**What you are asked to do**
Filter the entries down to the lines holding "week", then copy those lines.

----------------------------------------

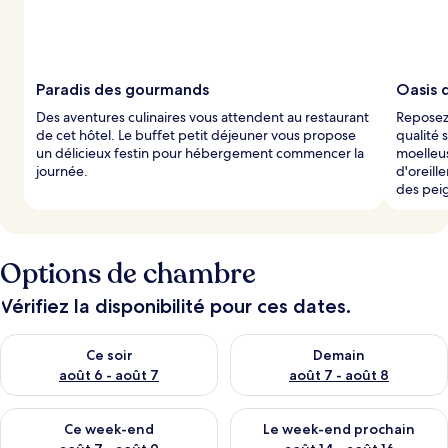
Paradis des gourmands
Oasis 
Des aventures culinaires vous attendent au restaurant
Reposez-
de cet hôtel. Le buffet petit déjeuner vous propose
qualité 
un délicieux festin pour hébergement commencer la
moelleus
journée.
d'oreill
des peig
Options de chambre
Vérifiez la disponibilité pour ces dates.
Vérifier la disponibilité pour ce soir août 6 - août 7
Vérifier la disponibilité pour 
Ce soir
Demain
août 6 - août 7
août 7 - août 8
Vérifier la disponibilité pour ce week-end août 7 - août 9
Vérifier la disponibilité pour 
Ce week-end
Le week-end prochain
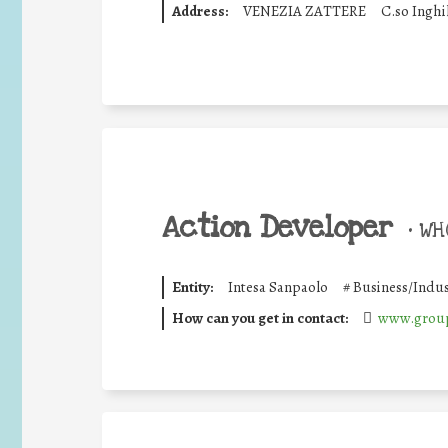
Address:
VENEZIA ZATTERE
C.so Inghi
Action Developer
•
WHO
Entity:
Intesa Sanpaolo
#
Business/Indus
How can you get in contact:
www.group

----------------------------------------

**Problem solution**
Vérifier la disponibilité pour ce week-end août 7 - août 9
Ce week-end
Le week-end prochain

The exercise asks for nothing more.